◆ PROBLEM DESCRIPTION:
Starting with the line below that holds "daily tools" and stopping after the line that holds "Est-il possible de", transcribe the lines exactly, leaving out all pictures.

(Stored data entries)

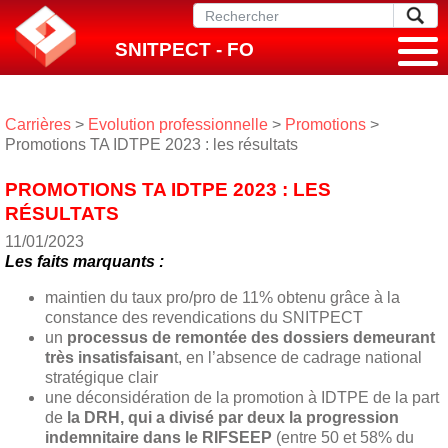
SNITPECT - FO
Carrières
>
Evolution professionnelle
>
Promotions
>
Promotions TA IDTPE 2023 : les résultats
PROMOTIONS TA IDTPE 2023 : LES
RÉSULTATS
11/01/2023
Les faits marquants :
maintien du taux pro/pro de 11% obtenu grâce à la
constance des revendications du SNITPECT
un
processus de remontée des dossiers demeurant
très insatisfaisan
t, en l’absence de cadrage national
stratégique clair
une déconsidération de la promotion à IDTPE de la part
de
la DRH, qui a divisé par deux la progression
indemnitaire dans le RIFSEEP
(entre 50 et 58% du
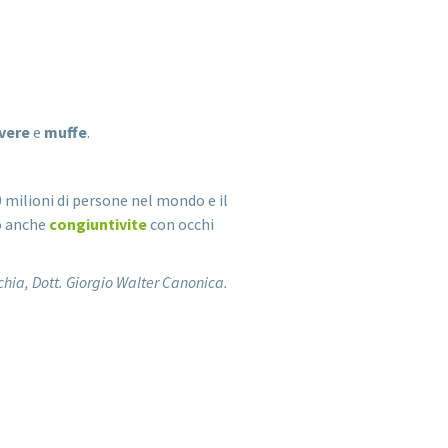
lvere
e
muffe
.
milioni di persone nel mondo e il
so anche
congiuntivite
con occhi
chia, Dott. Giorgio Walter Canonica.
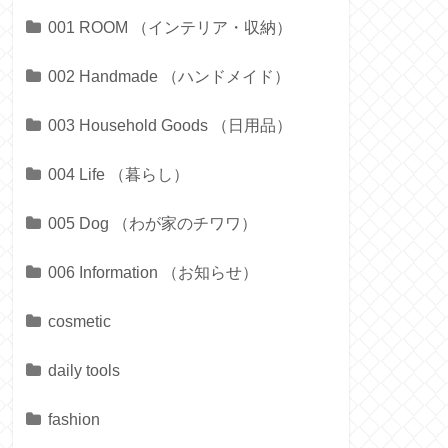
001 ROOM （インテリア・収納）
002 Handmade （ハンドメイド）
003 Household Goods （日用品）
004 Life （暮らし）
005 Dog （わが家のチワワ）
006 Information （お知らせ）
cosmetic
daily tools
fashion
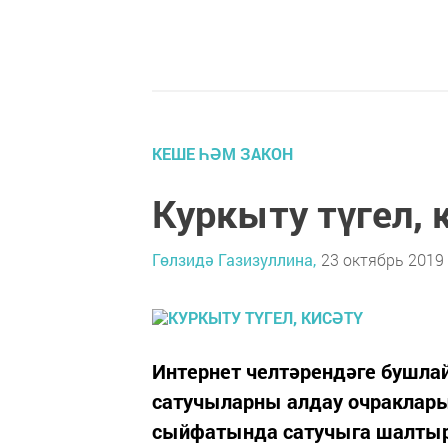
КЕШЕ ҺӘМ ЗАКОН
Куркыту түгел, 
Гөлзидә Газизуллина,
23 октябрь 2019 
Интернет челтәрендәге бушла
сатучыларны алдау очраклары
сыйфатында сатучыга шалтыра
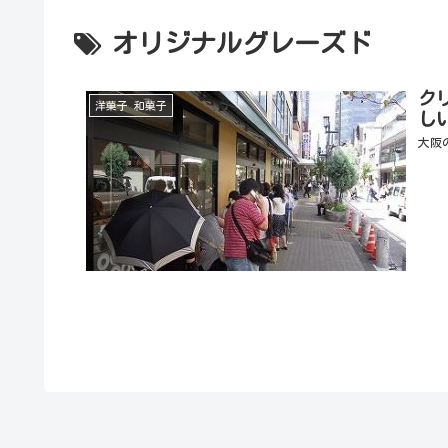
オリジナルグレーズド
ク
洋菓子 和菓子
し
大阪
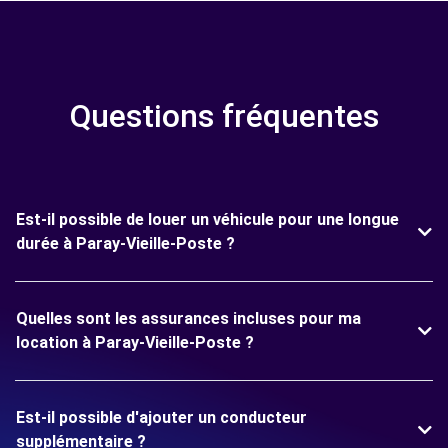
Questions fréquentes
Est-il possible de louer un véhicule pour une longue
durée à Paray-Vieille-Poste ?
Quelles sont les assurances incluses pour ma
location à Paray-Vieille-Poste ?
Est-il possible d'ajouter un conducteur
supplémentaire ?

◆ RESULT OF THIS TASK:
daily tools
fashion
КЕШЕ ҺӘМ ЗАКОН
Куркыту түгел, 
Гөлзидә Газизуллина,
23 октябрь 2019 
Интернет челтәрендәге бушла
сатучыларны алдау очраклары
сыйфатында сатучыга шалтыра
オリジナルグレーズド
ク
洋菓子 和菓子
し
大阪
Questions fréquentes
Est-il possible de louer un véhicule pour une longue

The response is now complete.